What you need to do: Return the listing in full, word for word.

=== Record excerpts ===

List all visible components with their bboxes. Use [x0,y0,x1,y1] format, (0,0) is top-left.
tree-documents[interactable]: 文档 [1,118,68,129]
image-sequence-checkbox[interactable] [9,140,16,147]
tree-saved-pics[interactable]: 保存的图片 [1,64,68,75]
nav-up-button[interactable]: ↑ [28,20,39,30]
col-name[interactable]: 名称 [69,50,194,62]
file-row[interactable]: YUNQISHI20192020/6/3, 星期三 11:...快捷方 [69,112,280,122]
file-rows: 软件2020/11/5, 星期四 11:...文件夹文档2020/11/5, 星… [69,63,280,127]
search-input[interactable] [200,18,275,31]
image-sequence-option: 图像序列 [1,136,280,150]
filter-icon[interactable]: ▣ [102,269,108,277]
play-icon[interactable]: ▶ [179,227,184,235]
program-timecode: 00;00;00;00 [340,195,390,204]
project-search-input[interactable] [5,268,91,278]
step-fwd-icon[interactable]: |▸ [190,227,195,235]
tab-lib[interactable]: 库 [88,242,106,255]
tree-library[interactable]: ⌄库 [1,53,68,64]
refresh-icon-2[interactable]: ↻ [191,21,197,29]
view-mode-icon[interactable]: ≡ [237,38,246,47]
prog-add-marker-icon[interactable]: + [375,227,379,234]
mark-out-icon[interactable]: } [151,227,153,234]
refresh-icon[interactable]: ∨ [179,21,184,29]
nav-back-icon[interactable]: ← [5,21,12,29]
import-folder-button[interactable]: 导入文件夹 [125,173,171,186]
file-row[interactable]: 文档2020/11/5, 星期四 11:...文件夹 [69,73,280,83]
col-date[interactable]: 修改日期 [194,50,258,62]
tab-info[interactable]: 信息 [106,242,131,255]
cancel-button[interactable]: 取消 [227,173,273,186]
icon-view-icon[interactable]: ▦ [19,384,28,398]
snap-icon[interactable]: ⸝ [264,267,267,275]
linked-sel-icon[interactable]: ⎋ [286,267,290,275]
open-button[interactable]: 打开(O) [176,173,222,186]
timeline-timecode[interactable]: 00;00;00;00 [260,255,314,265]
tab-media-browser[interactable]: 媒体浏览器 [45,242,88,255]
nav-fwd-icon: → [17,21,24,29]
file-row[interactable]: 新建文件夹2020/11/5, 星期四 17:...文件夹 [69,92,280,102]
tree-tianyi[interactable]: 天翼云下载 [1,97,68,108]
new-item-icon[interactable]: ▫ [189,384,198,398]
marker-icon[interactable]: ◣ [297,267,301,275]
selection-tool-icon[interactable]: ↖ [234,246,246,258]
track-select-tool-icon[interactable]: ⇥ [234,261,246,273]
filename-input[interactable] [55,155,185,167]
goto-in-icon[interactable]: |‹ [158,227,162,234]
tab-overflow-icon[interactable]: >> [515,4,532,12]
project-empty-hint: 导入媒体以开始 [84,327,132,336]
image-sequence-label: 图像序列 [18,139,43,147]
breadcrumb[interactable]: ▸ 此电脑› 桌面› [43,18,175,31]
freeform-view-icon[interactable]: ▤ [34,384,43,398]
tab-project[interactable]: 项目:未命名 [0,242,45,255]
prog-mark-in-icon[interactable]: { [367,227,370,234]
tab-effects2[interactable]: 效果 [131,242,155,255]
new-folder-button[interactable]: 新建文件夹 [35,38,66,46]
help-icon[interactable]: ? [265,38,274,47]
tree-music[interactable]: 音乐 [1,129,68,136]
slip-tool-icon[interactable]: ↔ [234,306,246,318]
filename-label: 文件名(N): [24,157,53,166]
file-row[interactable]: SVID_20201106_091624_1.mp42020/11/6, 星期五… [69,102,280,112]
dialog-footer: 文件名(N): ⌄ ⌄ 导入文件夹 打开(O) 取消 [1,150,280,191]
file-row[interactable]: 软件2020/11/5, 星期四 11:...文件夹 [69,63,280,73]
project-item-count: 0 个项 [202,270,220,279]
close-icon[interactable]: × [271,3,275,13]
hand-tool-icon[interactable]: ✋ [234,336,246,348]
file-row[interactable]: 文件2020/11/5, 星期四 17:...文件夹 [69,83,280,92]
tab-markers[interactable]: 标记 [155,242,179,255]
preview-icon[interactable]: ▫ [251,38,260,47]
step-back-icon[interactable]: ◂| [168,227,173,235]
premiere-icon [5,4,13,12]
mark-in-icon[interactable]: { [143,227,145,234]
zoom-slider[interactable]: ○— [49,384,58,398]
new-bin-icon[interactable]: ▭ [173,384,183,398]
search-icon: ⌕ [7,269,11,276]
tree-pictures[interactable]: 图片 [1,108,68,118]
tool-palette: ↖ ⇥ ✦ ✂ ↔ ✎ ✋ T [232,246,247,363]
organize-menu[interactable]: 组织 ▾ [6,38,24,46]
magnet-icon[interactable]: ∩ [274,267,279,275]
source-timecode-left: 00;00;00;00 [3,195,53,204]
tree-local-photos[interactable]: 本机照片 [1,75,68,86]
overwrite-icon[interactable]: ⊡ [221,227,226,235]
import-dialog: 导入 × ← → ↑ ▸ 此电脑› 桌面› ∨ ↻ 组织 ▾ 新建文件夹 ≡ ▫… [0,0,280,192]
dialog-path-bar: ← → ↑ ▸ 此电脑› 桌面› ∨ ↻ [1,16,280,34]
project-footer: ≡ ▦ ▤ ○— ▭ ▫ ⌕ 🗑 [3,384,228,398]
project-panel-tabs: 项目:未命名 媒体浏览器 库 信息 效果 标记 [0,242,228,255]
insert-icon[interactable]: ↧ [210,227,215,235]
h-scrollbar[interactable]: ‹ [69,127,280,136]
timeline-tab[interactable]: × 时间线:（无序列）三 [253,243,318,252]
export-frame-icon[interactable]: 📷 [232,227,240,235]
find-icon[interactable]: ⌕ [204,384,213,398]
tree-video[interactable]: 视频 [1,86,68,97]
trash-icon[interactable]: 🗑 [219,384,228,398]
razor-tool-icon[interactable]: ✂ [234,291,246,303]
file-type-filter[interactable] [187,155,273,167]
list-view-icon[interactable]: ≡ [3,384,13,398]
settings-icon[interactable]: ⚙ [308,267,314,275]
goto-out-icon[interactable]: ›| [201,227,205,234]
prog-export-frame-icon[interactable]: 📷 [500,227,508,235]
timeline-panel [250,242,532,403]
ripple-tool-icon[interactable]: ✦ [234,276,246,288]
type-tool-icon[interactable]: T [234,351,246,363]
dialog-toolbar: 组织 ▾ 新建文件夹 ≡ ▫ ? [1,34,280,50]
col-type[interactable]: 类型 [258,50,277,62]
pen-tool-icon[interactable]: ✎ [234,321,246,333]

===

The answer:
List all visible components with their bboxes. Use [x0,y0,x1,y1] format, (0,0) is top-left.
tree-documents[interactable]: 文档 [1,118,68,129]
image-sequence-checkbox[interactable] [9,140,16,147]
tree-saved-pics[interactable]: 保存的图片 [1,64,68,75]
nav-up-button[interactable]: ↑ [28,20,39,30]
col-name[interactable]: 名称 [69,50,194,62]
file-row[interactable]: YUNQISHI20192020/6/3, 星期三 11:...快捷方 [69,112,280,122]
file-rows: 软件2020/11/5, 星期四 11:...文件夹文档2020/11/5, 星… [69,63,280,127]
search-input[interactable] [200,18,275,31]
image-sequence-option: 图像序列 [1,136,280,150]
filter-icon[interactable]: ▣ [102,269,108,277]
play-icon[interactable]: ▶ [179,227,184,235]
program-timecode: 00;00;00;00 [340,195,390,204]
project-search-input[interactable] [5,268,91,278]
step-fwd-icon[interactable]: |▸ [190,227,195,235]
tab-lib[interactable]: 库 [88,242,106,255]
tree-library[interactable]: ⌄库 [1,53,68,64]
refresh-icon-2[interactable]: ↻ [191,21,197,29]
view-mode-icon[interactable]: ≡ [237,38,246,47]
prog-add-marker-icon[interactable]: + [375,227,379,234]
mark-out-icon[interactable]: } [151,227,153,234]
refresh-icon[interactable]: ∨ [179,21,184,29]
nav-back-icon[interactable]: ← [5,21,12,29]
import-folder-button[interactable]: 导入文件夹 [125,173,171,186]
file-row[interactable]: 文档2020/11/5, 星期四 11:...文件夹 [69,73,280,83]
col-date[interactable]: 修改日期 [194,50,258,62]
tab-info[interactable]: 信息 [106,242,131,255]
cancel-button[interactable]: 取消 [227,173,273,186]
icon-view-icon[interactable]: ▦ [19,384,28,398]
snap-icon[interactable]: ⸝ [264,267,267,275]
linked-sel-icon[interactable]: ⎋ [286,267,290,275]
open-button[interactable]: 打开(O) [176,173,222,186]
timeline-timecode[interactable]: 00;00;00;00 [260,255,314,265]
tab-media-browser[interactable]: 媒体浏览器 [45,242,88,255]
nav-fwd-icon: → [17,21,24,29]
file-row[interactable]: 新建文件夹2020/11/5, 星期四 17:...文件夹 [69,92,280,102]
tree-tianyi[interactable]: 天翼云下载 [1,97,68,108]
new-item-icon[interactable]: ▫ [189,384,198,398]
marker-icon[interactable]: ◣ [297,267,301,275]
selection-tool-icon[interactable]: ↖ [234,246,246,258]
track-select-tool-icon[interactable]: ⇥ [234,261,246,273]
filename-input[interactable] [55,155,185,167]
goto-in-icon[interactable]: |‹ [158,227,162,234]
tab-overflow-icon[interactable]: >> [515,4,532,12]
project-empty-hint: 导入媒体以开始 [84,327,132,336]
image-sequence-label: 图像序列 [18,139,43,147]
breadcrumb[interactable]: ▸ 此电脑› 桌面› [43,18,175,31]
freeform-view-icon[interactable]: ▤ [34,384,43,398]
tab-project[interactable]: 项目:未命名 [0,242,45,255]
prog-mark-in-icon[interactable]: { [367,227,370,234]
tab-effects2[interactable]: 效果 [131,242,155,255]
new-folder-button[interactable]: 新建文件夹 [35,38,66,46]
help-icon[interactable]: ? [265,38,274,47]
tree-music[interactable]: 音乐 [1,129,68,136]
slip-tool-icon[interactable]: ↔ [234,306,246,318]
filename-label: 文件名(N): [24,157,53,166]
file-row[interactable]: SVID_20201106_091624_1.mp42020/11/6, 星期五… [69,102,280,112]
dialog-footer: 文件名(N): ⌄ ⌄ 导入文件夹 打开(O) 取消 [1,150,280,191]
file-row[interactable]: 软件2020/11/5, 星期四 11:...文件夹 [69,63,280,73]
project-item-count: 0 个项 [202,270,220,279]
close-icon[interactable]: × [271,3,275,13]
hand-tool-icon[interactable]: ✋ [234,336,246,348]
file-row[interactable]: 文件2020/11/5, 星期四 17:...文件夹 [69,83,280,92]
tab-markers[interactable]: 标记 [155,242,179,255]
preview-icon[interactable]: ▫ [251,38,260,47]
step-back-icon[interactable]: ◂| [168,227,173,235]
premiere-icon [5,4,13,12]
mark-in-icon[interactable]: { [143,227,145,234]
zoom-slider[interactable]: ○— [49,384,58,398]
new-bin-icon[interactable]: ▭ [173,384,183,398]
search-icon: ⌕ [7,269,11,276]
tree-pictures[interactable]: 图片 [1,108,68,118]
tool-palette: ↖ ⇥ ✦ ✂ ↔ ✎ ✋ T [232,246,247,363]
organize-menu[interactable]: 组织 ▾ [6,38,24,46]
magnet-icon[interactable]: ∩ [274,267,279,275]
source-timecode-left: 00;00;00;00 [3,195,53,204]
tree-local-photos[interactable]: 本机照片 [1,75,68,86]
overwrite-icon[interactable]: ⊡ [221,227,226,235]
import-dialog: 导入 × ← → ↑ ▸ 此电脑› 桌面› ∨ ↻ 组织 ▾ 新建文件夹 ≡ ▫… [0,0,280,192]
dialog-path-bar: ← → ↑ ▸ 此电脑› 桌面› ∨ ↻ [1,16,280,34]
project-footer: ≡ ▦ ▤ ○— ▭ ▫ ⌕ 🗑 [3,384,228,398]
project-panel-tabs: 项目:未命名 媒体浏览器 库 信息 效果 标记 [0,242,228,255]
insert-icon[interactable]: ↧ [210,227,215,235]
h-scrollbar[interactable]: ‹ [69,127,280,136]
timeline-tab[interactable]: × 时间线:（无序列）三 [253,243,318,252]
export-frame-icon[interactable]: 📷 [232,227,240,235]
find-icon[interactable]: ⌕ [204,384,213,398]
tree-video[interactable]: 视频 [1,86,68,97]
trash-icon[interactable]: 🗑 [219,384,228,398]
razor-tool-icon[interactable]: ✂ [234,291,246,303]
file-type-filter[interactable] [187,155,273,167]
list-view-icon[interactable]: ≡ [3,384,13,398]
settings-icon[interactable]: ⚙ [308,267,314,275]
goto-out-icon[interactable]: ›| [201,227,205,234]
prog-export-frame-icon[interactable]: 📷 [500,227,508,235]
timeline-panel [250,242,532,403]
ripple-tool-icon[interactable]: ✦ [234,276,246,288]
type-tool-icon[interactable]: T [234,351,246,363]
dialog-toolbar: 组织 ▾ 新建文件夹 ≡ ▫ ? [1,34,280,50]
col-type[interactable]: 类型 [258,50,277,62]
pen-tool-icon[interactable]: ✎ [234,321,246,333]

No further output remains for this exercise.